A recent study published in Nature Geoscience has shed light on the sensitivity of soil carbon dioxide (CO2) emissions to climate warming in permafrost-collapsed areas compared to non-collapsed areas. With the rapid thawing of permafrost in high-latitude and high-altitude regions due to warmer temperatures, it is crucial to understand the implications of this phenomenon on ecosystem carbon cycling.

The research, led by Prof. Yang Yuanhe from the Institute of Botany of the Chinese Academy of Sciences, conducted a series of field warming experiments and soil incubation studies to investigate the impact of thermokarst formation on soil CO2 fluxes. The results revealed that soil CO2 release increased by 5.5 times in thermokarst features compared to non-thermokarst areas in response to climate warming.

The study identified lower soil substrate quality and a higher abundance of microbial functional genes related to organic carbon decomposition as key factors contributing to the stronger warming response in thermokarst-affected soils.

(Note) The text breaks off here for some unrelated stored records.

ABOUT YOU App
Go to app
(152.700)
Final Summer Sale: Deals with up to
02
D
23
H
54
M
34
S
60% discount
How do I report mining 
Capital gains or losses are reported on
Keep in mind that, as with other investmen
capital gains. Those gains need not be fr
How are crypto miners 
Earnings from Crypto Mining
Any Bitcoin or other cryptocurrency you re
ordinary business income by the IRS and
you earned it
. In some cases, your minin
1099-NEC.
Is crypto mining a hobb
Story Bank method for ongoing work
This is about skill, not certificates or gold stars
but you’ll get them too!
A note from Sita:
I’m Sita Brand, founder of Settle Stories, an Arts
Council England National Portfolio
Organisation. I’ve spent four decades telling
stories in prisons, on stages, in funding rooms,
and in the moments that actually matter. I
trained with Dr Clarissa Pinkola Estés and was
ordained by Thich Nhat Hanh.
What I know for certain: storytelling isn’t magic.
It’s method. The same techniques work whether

Through in-depth soil physicochemical analyses and metagenomic sequencing, the researchers were able to pinpoint the mechanisms driving the increased soil CO2 emissions in these areas.

By extrapolating the findings to all upland thermokarst regions in the Northern Hemisphere, the study estimates an additional 0.4 Pg C year-1 of soil carbon release due to climate warming. This represents a significant contribution to projected permafrost soil carbon losses by the end of the 21st century and highlights the importance of considering thermokarst formation in climate change projections.

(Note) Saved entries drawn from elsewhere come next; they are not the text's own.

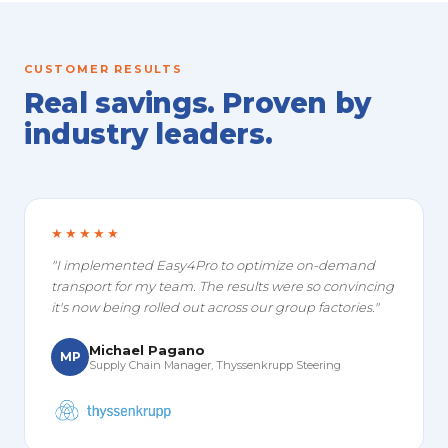
CUSTOMER RESULTS
Real savings. Proven by
industry leaders.
★★★★★
"I implemented Easy4Pro to optimize on-demand
transport for my team. The results were so convincing
it's now being rolled out across our group factories."
Michael Pagano
MP
Supply Chain Manager, Thyssenkrupp Steering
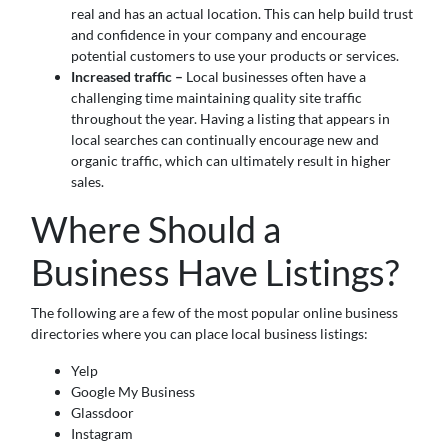
real and has an actual location. This can help build trust
and confidence in your company and encourage
potential customers to use your products or services.
Increased traffic –
Local businesses often have a
challenging time maintaining quality site traffic
throughout the year. Having a listing that appears in
local searches can continually encourage new and
organic traffic, which can ultimately result in higher
sales.
Where Should a
Business Have Listings?
The following are a few of the most popular online business
directories where you can place local business listings:
Yelp
Google My Business
Glassdoor
Instagram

The study provides valuable insights into the complex relationship between climate warming, permafrost thawing, and soil CO2 emissions in different landscape types. By understanding the mechanisms driving the increased sensitivity of soil CO2 flux in thermokarst areas, researchers can better predict the future trajectory of permafrost carbon-climate feedback and develop strategies to mitigate its impacts on the environment.